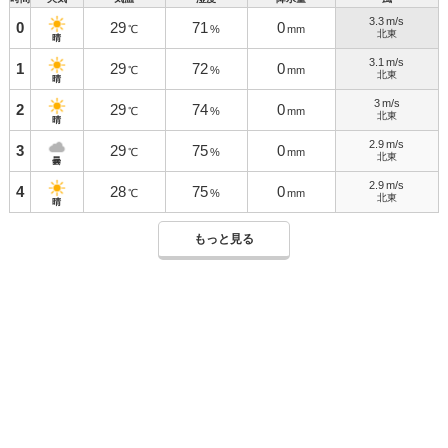
3.3
m/s
0
29
71
0
℃
%
mm
北東
晴
3.1
m/s
1
29
72
0
℃
%
mm
北東
晴
3
m/s
2
29
74
0
℃
%
mm
北東
晴
2.9
m/s
3
29
75
0
℃
%
mm
北東
曇
2.9
m/s
4
28
75
0
℃
%
mm
北東
晴
もっと見る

■ ■ ■ ■

Description of the task ->
Leave out the pictures and reproduce the rest of the listing exactly.

Answer space ->
3.3
m/s
0
29
71
0
℃
%
mm
北東
晴
3.1
m/s
1
29
72
0
℃
%
mm
北東
晴
3
m/s
2
29
74
0
℃
%
mm
北東
晴
2.9
m/s
3
29
75
0
℃
%
mm
北東
曇
2.9
m/s
4
28
75
0
℃
%
mm
北東
晴
もっと見る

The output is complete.